What needs to be done: For this listing, reproduce the line with "V2, Res.-CAC, Res.-CAC-VDH, Res.-CACIB", the line with "Mini og Kompakt Kikkert", and the lines between, exactly as they stand. Leave out pictures and all other lines.

Data to use:
= Beginning of Section =

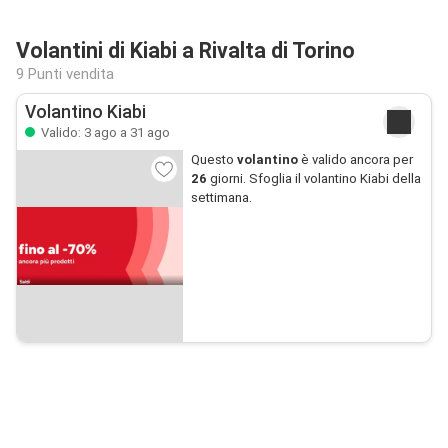
Volantini di Kiabi a Rivalta di Torino
9 Punti vendita
Volantino Kiabi
Valido: 3 ago a 31 ago
Questo
volantino
è valido ancora per
26
giorni. Sfoglia il volantino Kiabi della
settimana.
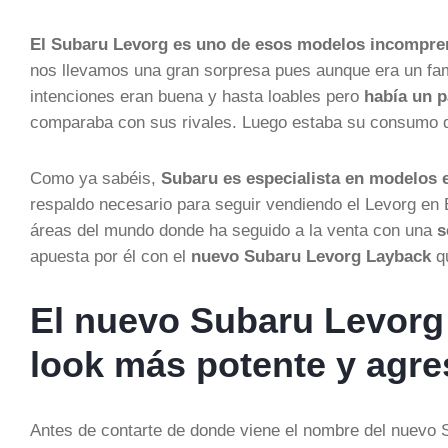
El Subaru Levorg es uno de esos modelos incompre
nos llevamos una gran sorpresa pues aunque era un famil
intenciones eran buena y hasta loables pero
había un 
comparaba con sus rivales. Luego estaba su consumo qu
Como ya sabéis,
Subaru es especialista en modelos 
respaldo necesario para seguir vendiendo el Levorg en 
áreas del mundo donde ha seguido a la venta con una
s
apuesta por él con el
nuevo Subaru Levorg Layback
qu
El nuevo Subaru Levorg
look más potente y agr
Antes de contarte de donde viene el nombre del nuevo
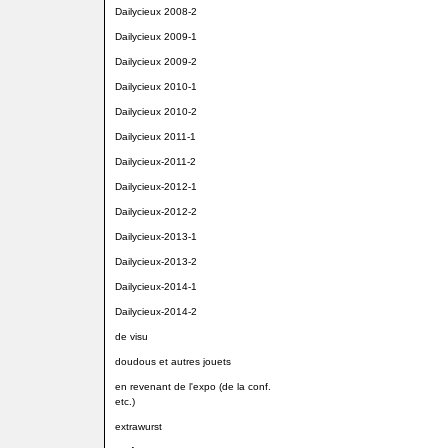
Dailycieux 2008-2
Dailycieux 2009-1
Dailycieux 2009-2
Dailycieux 2010-1
Dailycieux 2010-2
Dailycieux 2011-1
Dailycieux-2011-2
Dailycieux-2012-1
Dailycieux-2012-2
Dailycieux-2013-1
Dailycieux-2013-2
Dailycieux-2014-1
Dailycieux-2014-2
de visu
doudous et autres jouets
en revenant de l'expo (de la conf.
etc.)
extrawurst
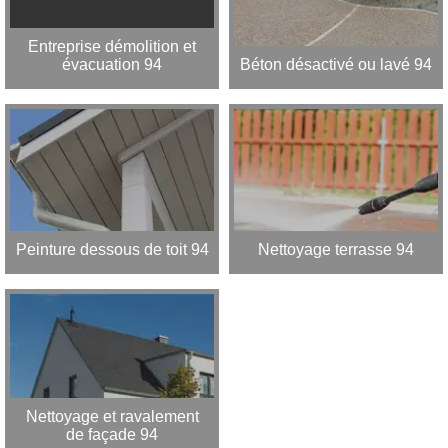
Entreprise démolition et
évacuation 94
Béton désactivé ou lavé 94
Peinture dessous de toit 94
Nettoyage terrasse 94
Nettoyage et ravalement
de façade 94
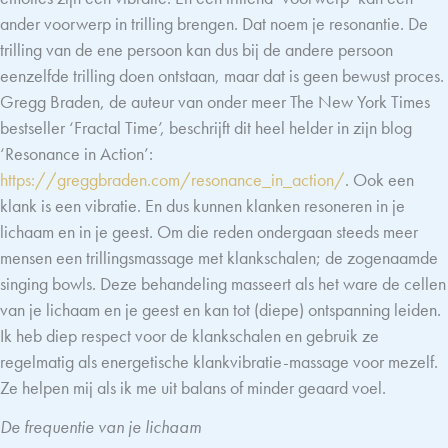
ander voorwerp in trilling brengen. Dat noem je resonantie. De
trilling van de ene persoon kan dus bij de andere persoon
eenzelfde trilling doen ontstaan, maar dat is geen bewust proces.
Gregg Braden, de auteur van onder meer The New York Times
bestseller ‘Fractal Time’, beschrijft dit heel helder in zijn blog
‘Resonance in Action’:
https://greggbraden.com/resonance_in_action/
. Ook een
klank is een vibratie. En dus kunnen klanken resoneren in je
lichaam en in je geest. Om die reden ondergaan steeds meer
mensen een trillingsmassage met klankschalen; de zogenaamde
singing bowls. Deze behandeling masseert als het ware de cellen
van je lichaam en je geest en kan tot (diepe) ontspanning leiden.
Ik heb diep respect voor de klankschalen en gebruik ze
regelmatig als energetische klankvibratie-massage voor mezelf.
Ze helpen mij als ik me uit balans of minder geaard voel.
De frequentie van je lichaam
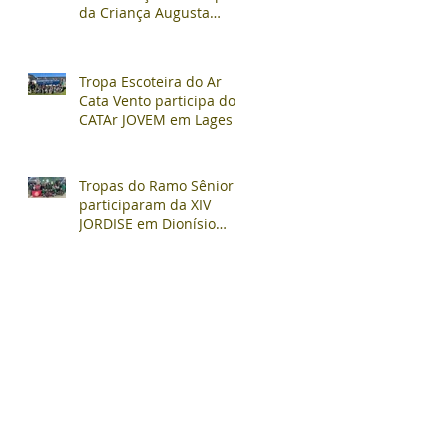
da Criança Augusta
Müller Bohner
Tropa Escoteira do Ar
Cata Vento participa do
CATAr JOVEM em Lages
Tropas do Ramo Sênior
participaram da XIV
JORDISE em Dionísio
Cerqueira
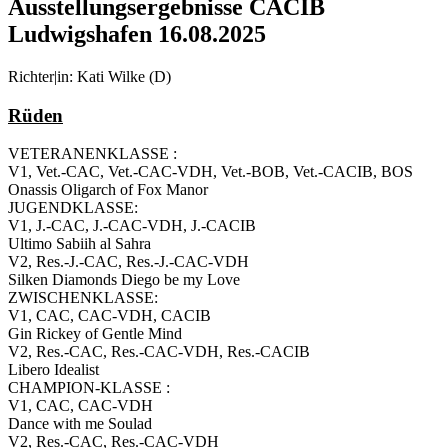
Ausstellungsergebnisse CACIB
Ludwigshafen 16.08.2025
Richter|in: Kati Wilke (D)
Rüden
VETERANENKLASSE :
V1, Vet.-CAC, Vet.-CAC-VDH, Vet.-BOB, Vet.-CACIB, BOS
Onassis Oligarch of Fox Manor
JUGENDKLASSE:
V1, J.-CAC, J.-CAC-VDH, J.-CACIB
Ultimo Sabiih al Sahra
V2, Res.-J.-CAC, Res.-J.-CAC-VDH
Silken Diamonds Diego be my Love
ZWISCHENKLASSE:
V1, CAC, CAC-VDH, CACIB
Gin Rickey of Gentle Mind
V2, Res.-CAC, Res.-CAC-VDH, Res.-CACIB
Libero Idealist
CHAMPION-KLASSE :
V1, CAC, CAC-VDH
Dance with me Soulad
V2, Res.-CAC, Res.-CAC-VDH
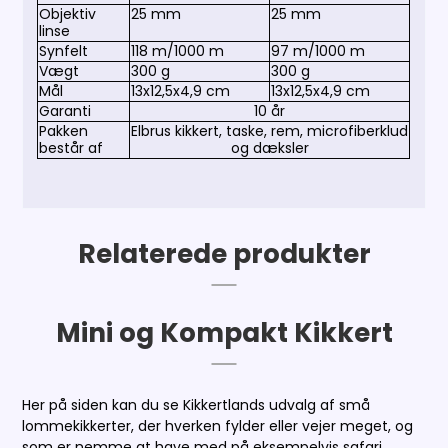
Objektiv
25 mm
25 mm
linse
Synfelt
118 m/1000 m
97 m/1000 m
Vægt
300 g
300 g
Mål
13x12,5x4,9 cm
13x12,5x4,9 cm
Garanti
10 år
Pakken
Elbrus kikkert, taske, rem, microfiberklud
består af
og dæksler
Relaterede produkter
Mini og Kompakt Kikkert
Her på siden kan du se Kikkertlands udvalg af små
lommekikkerter, der hverken fylder eller vejer meget, og
som er nemme at have med på eksempelvis safari,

= End of Section =

Solution to this task:
V2, Res.-CAC, Res.-CAC-VDH, Res.-CACIB
Libero Idealist
CHAMPION-KLASSE :
V1, CAC, CAC-VDH
Dance with me Soulad
V2, Res.-CAC, Res.-CAC-VDH
Objektiv
25 mm
25 mm
linse
Synfelt
118 m/1000 m
97 m/1000 m
Vægt
300 g
300 g
Mål
13x12,5x4,9 cm
13x12,5x4,9 cm
Garanti
10 år
Pakken
Elbrus kikkert, taske, rem, microfiberklud
består af
og dæksler
Relaterede produkter
Mini og Kompakt Kikkert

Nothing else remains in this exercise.